Bifunctional Organocatalytic Strategy for Inverse-Electron-Demand Diels-Alder Reactions: Highly Efficient In Situ Substrate Generation and Activation to Construct Azaspirocyclic Skeletons

摘要

The catalytic asymmetric Diels-Alder reaction (DAR) is among the most powerful protocols for the stereoselective construction of six-membered functionalized cyclic frameworks. Its versatility in the synthesis of diverse natural products provides organic chemists with a prodigious starting point to discover new reaction modes for this cycloaddition. In the wake of the emergence of the first metal complexes for the Lewis acid catalyzed asymmetric inverse-electron-demand Diels-Alder reactions (IEDDAR) through the LUMO-lowering strategy reported by the group of Kobaya-shi, several remarkable studies have been presented involving the activation of dienes through lowering of the LUMO energy by Lewis acidic metal complexes or organic molecules [Eq. (1), Scheme 1]. Recently, amine organocatalysis has been attracting considerable interest since the development of the highly enantioselective organocatalytic DAR by MacMillan and co-workers.
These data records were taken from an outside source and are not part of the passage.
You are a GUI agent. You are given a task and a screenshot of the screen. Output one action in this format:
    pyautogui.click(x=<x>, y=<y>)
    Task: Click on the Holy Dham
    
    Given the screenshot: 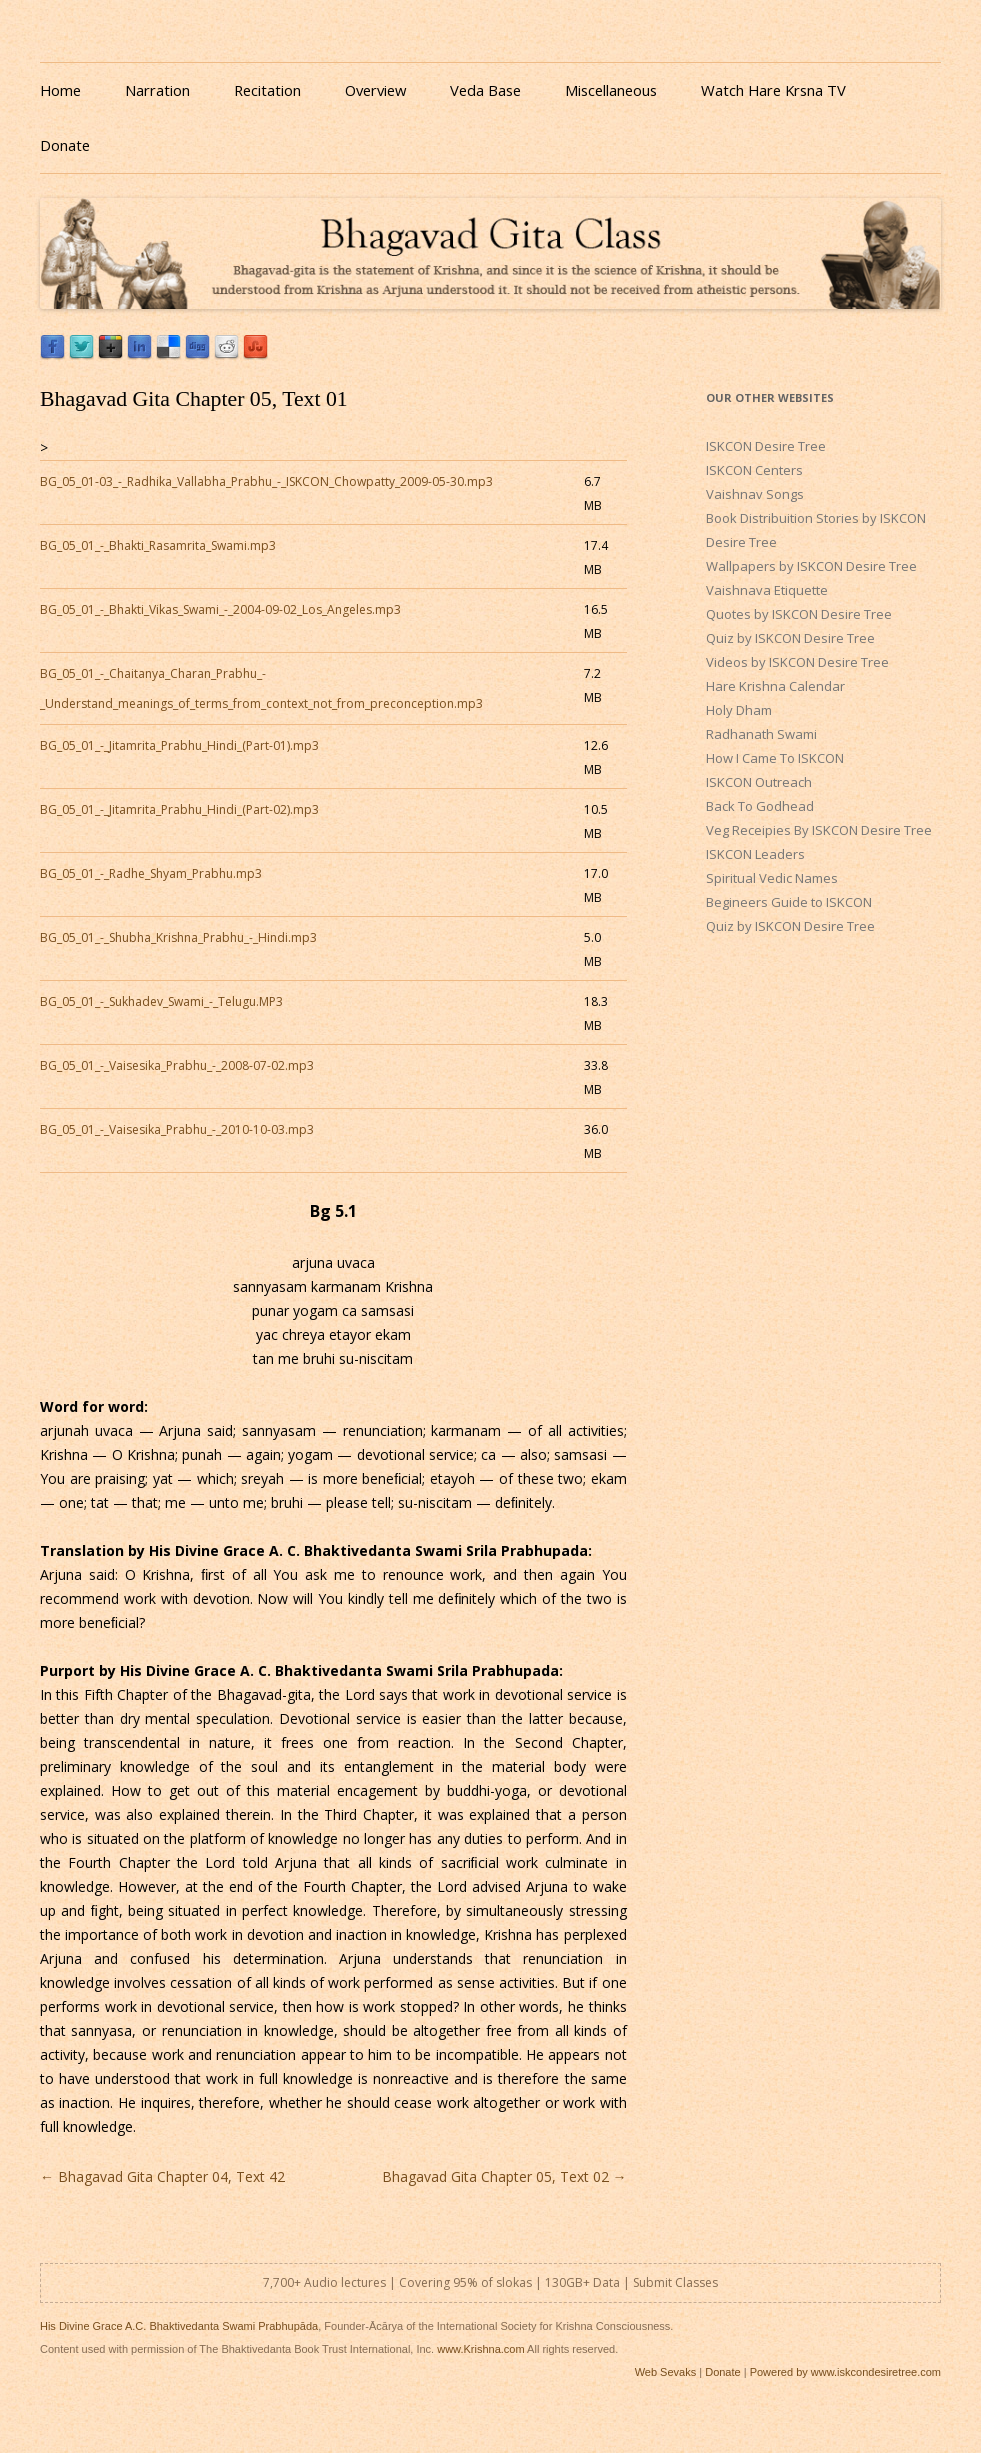 What is the action you would take?
    pyautogui.click(x=739, y=710)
Alternatively, J0rgensen and co-workers reported the first organocatalytic asymmetric IEDDAR with dienophiles whose HOMO energy has been raised by an enamine activation [Eq. (2)], and considerable advances in this field have recently been achieved by the Chen group Bifunctional organocatalysis has emerged as a potentially powerful tool in catalytic asymmetric synthesis. This concept aims to efficiently achieve asymmetric transformations that cannot be approached by using either a Lewis acid or base catalyst alone. To the best of our knowledge, there is no report to date of an asymmetric IEDDAR that is controlled with a single reactive catalyst through a bifunctional activation strategy; that is simultaneous activation of the HOMO of the dienophile and the LUMO of the diene [Eq. (3)]. There is a report on the use of a combination of an enamine with metal Lewis acid activation that proved to have potential for this transformation. Herein, we introduce a bifunctional catalyst for an in situ substrate generation/ activation strategy as a new platform for the design of organocatalytic intermolecular cycoaddition processes. In this context, we document the first highly enantioselective bifunctional catalytic IEDDAR that involves dual control of the HOMO_(dienophiles) and LUMO_(dienes) energies of the substrates.